* **Dataset content**
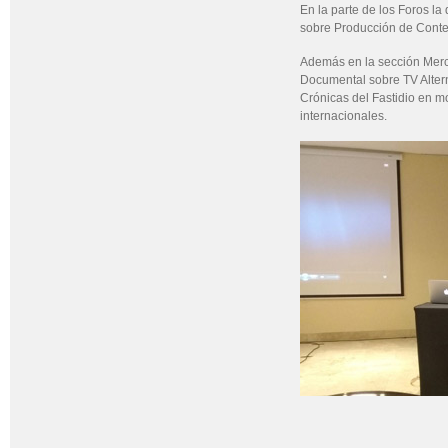
En la parte de los Foros la
sobre Producción de Conten
Además en la sección Merc
Documental sobre TV Alterna
Crónicas del Fastidio en m
internacionales.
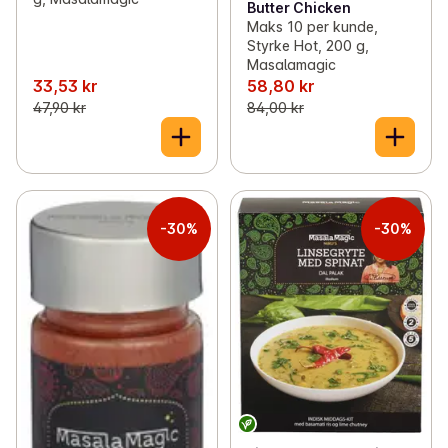
Butter Chicken
Maks 10 per kunde,
Styrke Hot, 200 g,
Masalamagic
33,53 kr
58,80 kr
47,90 kr
84,00 kr
-30%
-30%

* **Exercise details**
The expected output is one number, the tally of lines above containing "sobre".

* **Task result**
2